E pouco mais disse sobre o Brexit perante os eurodeputados. O Presidente da Comissão Europeia já assumiu que sente uma espécie de "fatiga do Brexit". E não será o único. Mas Donald Tusk mantém o otimismo e a porta aberta para o caso de os britânicos mudarem de "de estratégia", e volta a lembrar que há ainda tempo para tudo, até para voltar atrás na decisão de sair.
Há tempo, mas está a esgotar-se. "12 de abril é a nova data do precipício", recordou Tusk. E é até lá que a Câmara dos Comuns e o Governo britânico têm de decidir se aprovam o acordo do Brexit ou saem de forma desordenada do bloco europeu nesse dia à meia noite; se revogam o artigo 50 que desencadeou a saída ou pedem uma extensão para além de 22 de maio, o que os obriga a participar nas próximas eleições europeias.
Europeias são incontornáveis se houver nova extensão
"Querem-me de volta?", voltou a perguntar Nigel Farage olhando para o hemiciclo. O tom é de gozo. O eurodeputado britânico foi um dos grande defensores do referendo de 2016 e acredita que se houver uma nova consulta popular, o voto dos que querem sair será ainda mais expressivo.
"Se o senhor Tusk acha que os britânicos mudaram de ideias sobre o Brexit, o senhor está iludido", atira o eurocético e desafia a União Europeia a rejeitar qualquer pedido que venha de Londres para prolongar a permanência do Reino Unido.

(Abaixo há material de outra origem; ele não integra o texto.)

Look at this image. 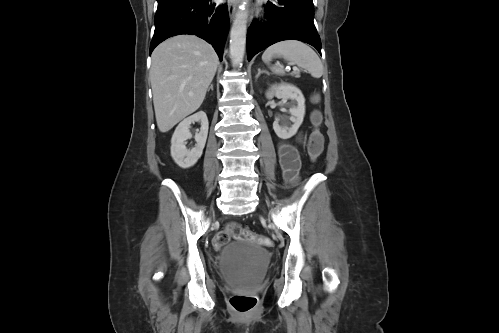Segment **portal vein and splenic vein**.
<instances>
[{
	"instance_id": "obj_1",
	"label": "portal vein and splenic vein",
	"mask_w": 499,
	"mask_h": 333,
	"mask_svg": "<svg viewBox=\"0 0 499 333\" xmlns=\"http://www.w3.org/2000/svg\"><path fill=\"white\" fill-rule=\"evenodd\" d=\"M286 69H287V70H290L291 68H290V66H287V67H286ZM293 69H294V70H298V68H297L296 66H294V67H293Z\"/></svg>"
}]
</instances>
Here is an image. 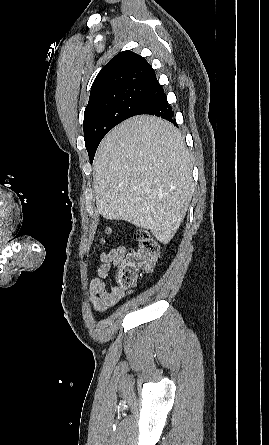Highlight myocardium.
I'll use <instances>...</instances> for the list:
<instances>
[{
    "instance_id": "1",
    "label": "myocardium",
    "mask_w": 269,
    "mask_h": 445,
    "mask_svg": "<svg viewBox=\"0 0 269 445\" xmlns=\"http://www.w3.org/2000/svg\"><path fill=\"white\" fill-rule=\"evenodd\" d=\"M9 235H10V234H8V235L4 236L3 238H1V239H0V243H1L2 241L6 240V239L9 237Z\"/></svg>"
}]
</instances>
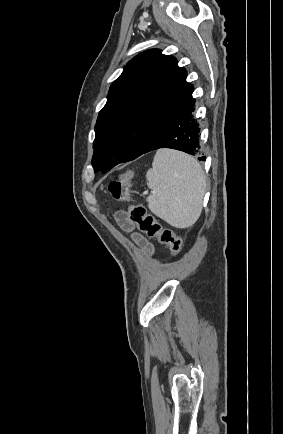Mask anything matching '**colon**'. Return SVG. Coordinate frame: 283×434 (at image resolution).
<instances>
[{
    "mask_svg": "<svg viewBox=\"0 0 283 434\" xmlns=\"http://www.w3.org/2000/svg\"><path fill=\"white\" fill-rule=\"evenodd\" d=\"M132 171L126 172L122 177L109 184V192L118 201L131 202L130 179ZM129 220L137 226L138 230L150 238H156L161 244L169 247L173 256L178 255L183 246L182 239L171 229L162 225L150 215L146 208L140 204H130L128 209Z\"/></svg>",
    "mask_w": 283,
    "mask_h": 434,
    "instance_id": "1",
    "label": "colon"
}]
</instances>
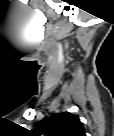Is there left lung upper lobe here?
<instances>
[{
  "mask_svg": "<svg viewBox=\"0 0 114 136\" xmlns=\"http://www.w3.org/2000/svg\"><path fill=\"white\" fill-rule=\"evenodd\" d=\"M33 132L37 135L46 134L48 136H83L84 127L77 115L66 112L48 118Z\"/></svg>",
  "mask_w": 114,
  "mask_h": 136,
  "instance_id": "5c2ea615",
  "label": "left lung upper lobe"
}]
</instances>
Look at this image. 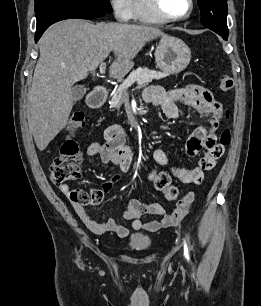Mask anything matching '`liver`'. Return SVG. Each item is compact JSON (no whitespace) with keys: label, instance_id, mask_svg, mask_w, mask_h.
Wrapping results in <instances>:
<instances>
[{"label":"liver","instance_id":"liver-1","mask_svg":"<svg viewBox=\"0 0 261 306\" xmlns=\"http://www.w3.org/2000/svg\"><path fill=\"white\" fill-rule=\"evenodd\" d=\"M165 34L146 25L68 19L52 25L39 41L40 57L29 93L28 126L40 151L66 125L73 107L74 83L85 79L114 54L109 73L122 79L143 46Z\"/></svg>","mask_w":261,"mask_h":306}]
</instances>
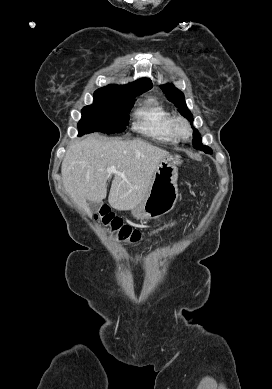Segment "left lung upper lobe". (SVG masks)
I'll return each instance as SVG.
<instances>
[{
	"label": "left lung upper lobe",
	"instance_id": "1",
	"mask_svg": "<svg viewBox=\"0 0 272 389\" xmlns=\"http://www.w3.org/2000/svg\"><path fill=\"white\" fill-rule=\"evenodd\" d=\"M161 89L166 94L168 100L175 104V106L178 108L181 115L184 116L186 119H188L192 125L193 115L191 114V112L186 106L184 94L180 90H178L173 84L162 85ZM193 130H194L193 132L194 148L197 150L204 151L205 153L211 154L212 153L211 148L201 143V136L197 131V129L193 127Z\"/></svg>",
	"mask_w": 272,
	"mask_h": 389
}]
</instances>
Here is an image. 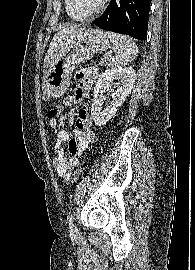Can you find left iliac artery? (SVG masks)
I'll return each mask as SVG.
<instances>
[{"label":"left iliac artery","mask_w":195,"mask_h":270,"mask_svg":"<svg viewBox=\"0 0 195 270\" xmlns=\"http://www.w3.org/2000/svg\"><path fill=\"white\" fill-rule=\"evenodd\" d=\"M68 220H69L70 229L72 230L73 229V214L69 216Z\"/></svg>","instance_id":"obj_1"}]
</instances>
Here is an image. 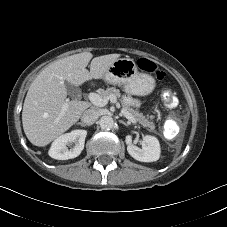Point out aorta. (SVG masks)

Farage deixa claro que prefere um Brexit caótico. Mas a visão do polaco que preside às reuniões dos líderes europeus é outra. Tusk defende que se o Reino Unido precisar de mais tempo - seja para mudar as linhas negociais, o governo ou organizar um novo referendo - a União Europeia deve estar disponível para aprovar uma extensão longa do artigo 50.
No entanto, a condição é clara: para ficarem mais tempo, os britânicos têm de voltar a eleger eurodeputados.
"A União Europeia não pode aceitar que a imensa trapalhada do Brexit contamine as eleições europeias e provoque uma guerra jurídica e crise de legitimidade em torno do PE", defendeu Pedro Silva Pereira. Para o socialista é preferível uma "extensão longa" a um cenário de "não acordo", mas também é claro que , nesse caso, a participação nas europeias é inquestionável.
O português, que foi o relator da nova composição do parlamento após o Brexit, recorda que há uma cláusula que mantém as 751 cadeiras enquanto os britânicos não saírem formalmente.
Já Paulo Rangel sublinha a indefinição. "Independentemente das discussões sobre o quadro e enquadramento dos tratados, neste momento há centenas de milhares, senão milhões de pessoas, a sofrer com a incerteza e com a instabilidade em que nós estamos a lançar a vida das empresas e dos cidadãos", diz.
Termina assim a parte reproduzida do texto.